Why Changing Routers or Plugging in Directly Works:

The reason why changing routers, plugging in your computer directly to your modem, or even taking in your router back to Apple works is because the minute you do any of those things, your IP address changes. This is because most ISPs link the IP address that you are given to your MAC address. Once the MAC address changes (you changing routers, plugging in directly, etc), your ISP will give you a new IP address. When you plug back in your original router, your ISP will return the IP address that you previously had (in most cases. Sometimes, it will give you a completely new address again).

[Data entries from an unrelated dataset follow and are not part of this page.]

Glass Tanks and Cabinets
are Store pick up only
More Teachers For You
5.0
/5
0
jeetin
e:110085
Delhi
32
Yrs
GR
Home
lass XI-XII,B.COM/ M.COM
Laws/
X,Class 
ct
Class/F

Why this issue is more common with the AEBS than other routers:

In general, this issue is more common with the AEBS (along with cheaper routers) is because the AEBS (along with cheaper routers) generally do not contain QoS (quality of service) controls. Now, for those of you who are technical, you may note that QoS's purpose isn't about preventing you from being banned. And, that is true. For those of you who are not technical, QoS is a process by which your internet bandwidth is regulated by your router so that higher priority items (such as a VoIP phone or a video game) can have more bandwidth available to them when multiple devices are trying to access the Internet at the same time. The reasons why routers with QoS do not experience this issue as often (if ever) is because one of the things that they do is rate and thread limiting. Because your throughput rate and threads are distributed more evenly (rather than a free for all), chances are you will not experience the issue since products like csf work by detecting uneven or rapid connections.

Conclusion:

So, in conclusion, 99% of the time, you are being blocked on the other end. To solve the issue, you generally will have to contact the site owner to have your IP address unblocked. If you are using AEBS, the best thing to do would be to disconnect your AEBS from your internet connection for 24 hours and then plug it back in (most ISPs will assign you a new IP if you are offline for 24 hours or more). Also, try to limit the number of tabs that you open to the same site. If you are being blocked by your own site (and, your site uses CPanel, which it likely does), go into your CPanel settings (WHM settings) (from another connection, of course), go to CSF, remove the ban on your IP address, and add it to the exclusion list.

I found the problem for me to be IPv6 was getting a wan address, DNS and set to auto; so I changed it to "local link only" and that fixed it.